Die ganze Wahrheit hätte ich ihr nie sagen können: Mama, ich möchte keine Kinder, weil ich nicht werden will wie du! Eine Frau ohne Beruf, ohne eigenes Geld und Selbstbewusstsein. Eine, die mir Super-Haushaltstipps gibt, aber nicht weiß, wie man eine E-Mail schreibt. Es wäre sicher besser, wenn wir offen miteinander sprächen, aber ich fürchte den Bruch. Denn auch wenn ich meine Mutter oft nicht verstehe, liebe ich sie über alles und möchte ihr nicht wehtun. Inzwischen bin ich von Thorsten getrennt und mit Kai zusammen, glücklich. Ich werde demnächst 47 – die Frage nach Kindern stellt sich für mich jetzt nicht mehr!

Das rät die Psychologin

Petra Schäfer-Timoner, Psychotherapeutin und Heilpraktikerin aus Berlin schätzt die Situation folgendermaßen ein:

So fügen sich die Puzzleteile zusammen

Mutter und Tochter, das ist eine Ur-Symbiose, die uns prägt wie keine andere. Und das ist nicht verwunderlich, schließlich wachsen wir im Körper der Mutter heran, sind verbunden mit ihrer Seele – eine große Ähnlichkeit, die die ersten Lebensjahre prägt. Die zweite wichtige Phase ist die Pubertät. Jetzt grenzt sich die Tochter ab, will raus aus dem Kokon und eigene Wege gehen. Nun kommt auch die Genetik des Vaters ins Spiel, die den Ablösungsprozess noch beschleunigt. Also alles normal so weit!

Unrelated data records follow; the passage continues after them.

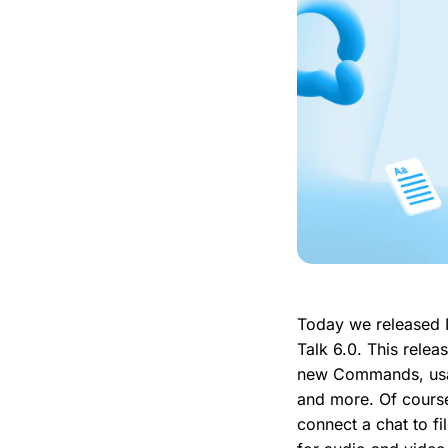
Today we released 
Talk 6.0. This relea
new Commands, usab
and more. Of cours
connect a chat to fi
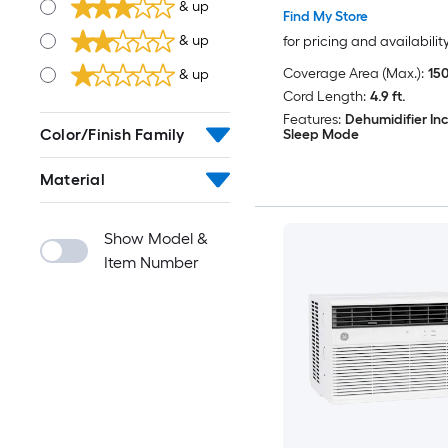
& up
Find My Store
& up
for pricing and availabilit
Coverage Area (Max.):
150
& up
Cord Length:
4.9 ft.
Features:
Dehumidifier In
Color/Finish Family
Sleep Mode
Material
Show Model &
Item Number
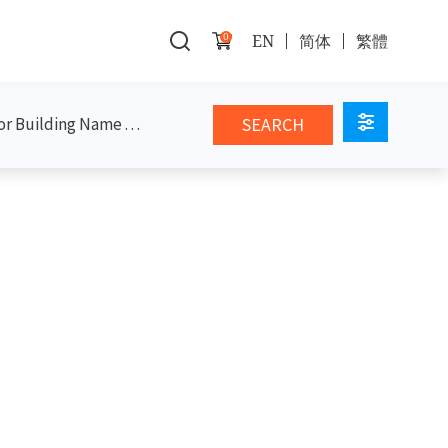
0
EN
简体
繁體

Traumatische Erlebnisse reichen bis in die nächste Generation

Mit Beginn der 20er-Jahre tritt dann wieder eine Annäherung ein, eine Beziehung auf Augenhöhe. So ist es im Idealfall. Geschieht das aber nicht, sondern ist bei der Tochter eher eine Ablehnung zu spüren, kann das bedeuten, dass Dinge im Leben der Mutter vorgekommen sind, über die dringend gesprochen werden muss. Was Betty im frühkindlichen Alter passiert ist, nämlich von der Mutter verlassen zu werden, ist eine Katastrophe, die ihr weiteres Leben nachhaltig geprägt hat. Es erklärt ihr Harmoniebedürfnis, ihre Sehnsucht nach Anerkennung, ihre Angst vorm Verlassenwerden, das Bestreben nach einer heilen Welt, zu der auch Kinder gehören.

Sandra, die von all dem nichts ahnt, muss das Verhalten ihrer Mutter zwangsläufig als Unfähigkeit und als Bevormundung auslegen. Sie tut alles, um Mamas vermeintliche Fehler nicht zu wiederholen, und entscheidet sich gegen Kinder, die Schwächsten in der Familiengeschichte, wählt darum sogar "den Mann mit den Macken". Mein Rat: Redet miteinander! Je mehr Puzzleteile Sandra aus der Biografie der Mutter zu einem Bild fügen kann, desto besser. Dabei hilft ein guter Therapeut.